Project 2: pb-lite: Boundary Detection

Name: Chen Xu
login: chenx

Algorithm Design

In the basic part, I follow the given pipeline, using multiscale features, which include brightness, texture and results from canny edge detector. To obtain texture map, I create a series of filter banks of odd-symmetric gaussian derivatives by convolving gaussian kernel with a sobel kernel, and rotating it with different angles. This process is used for different scales of gaussian kernel. Mask pairs are created according to different orientations and radius. By convolving the grayscale image with the filter bank, a vector feature is derived for each pixel and k-means is used to cluster the features, thus forming the tmap. Tmap and the brightness image are used to calculate the chi-distant with the masks. Finally, I use the simple mean of the features to multiply the canny results.

Specifically, the filter bank is a 16-by-2 cell matrix, corresponding to 16 orientations and 2 scales. And the masks is a 8-by-3-by-2 cell matrix, corresponding to 8 orientations in [0, 180] and 3 scales [5 10 20]. To compute chi-distance, using a single for loop to for every pixel, which is indicated by the project webpage. The size of the gaussian kernel is chosen as 6 * sigma + 1, which has the zero values at the edges. The result shows that, the pb-lite has beaten the other two baselines, canny and sobel.Fig. 1 shows the comparation of baseline canny and pb-lite, and Fig. 2 shows the comparation before and after improvement.

Fig. 1 From left to right: original image, baseline(canny) output, pb-lite output.

Fig. 2 Left: basic pb-lite, right: pb-lite after improvement.

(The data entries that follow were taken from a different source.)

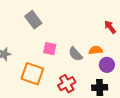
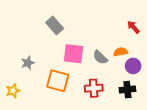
pink square: (50, 49) -> (74, 54), size x1.5
red cross: (67, 84) -> (94, 88), turned 30

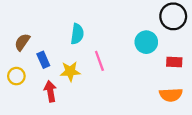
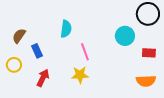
yellow star: (70, 71) -> (80, 75), moved
red arrow: (50, 91) -> (43, 78), turned 36

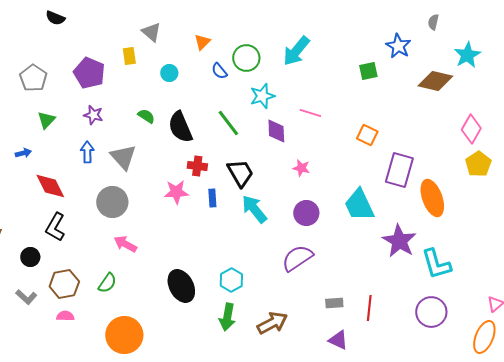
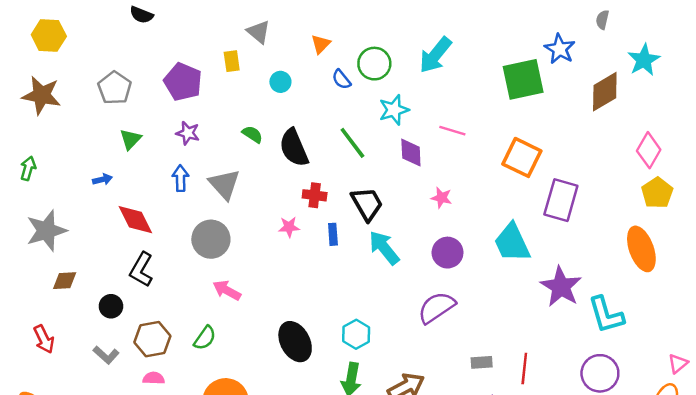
green square: (368, 71) -> (523, 79), size x1.8
brown diamond: (435, 81) -> (605, 92), turned -44
orange square: (367, 135) -> (522, 157), size x1.5
pink star: (176, 192) -> (289, 227), size x0.7
orange ellipse: (432, 198) -> (641, 249), moved

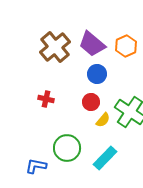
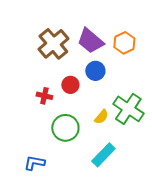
red circle: (91, 102) -> (70, 85), moved
green circle: (67, 148) -> (65, 128), moved

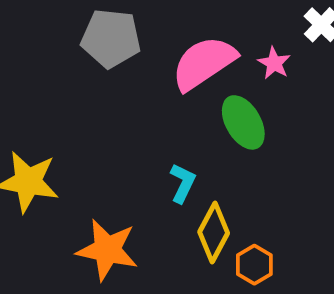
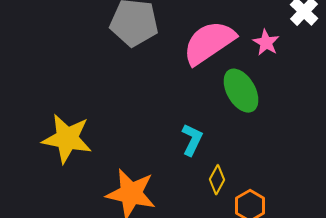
yellow diamond: (214, 232) -> (217, 180), size x0.6

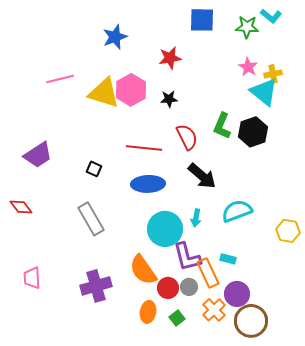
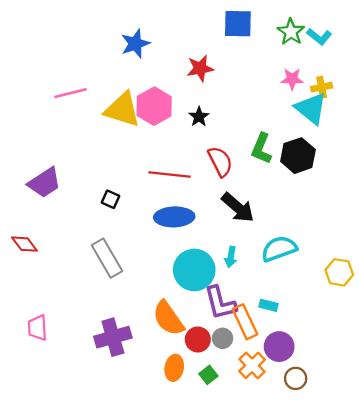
cyan L-shape: (271, 16) -> (319, 37), moved
green star: (247, 27) -> (291, 32), turned 30
pink star: (248, 67) -> (292, 79), turned -30
black star: (169, 99) -> (199, 117), turned -30
brown circle: (251, 321) -> (296, 378), size x0.6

Discussion and Extra Points

There are a lot of things can be done to improve the basic result performance, to earn extra credits, I have improved algorithm by the following steps:

Find better filter kernel size.
Find better ways to combine the features.
Use richer filter banks.
Use color as a feature channel.

1.Better kernel size

In the basic part, I use 6 * sigma + 1 as the size of the kernel, which makes the values of the edges zero. But when I reduce the size to 3 * sigma + 1, there is better performance. In Fig. 3, the performance is better especially when recall is less than 0.1. So I decide to use kernel size 3 * sigma + 1.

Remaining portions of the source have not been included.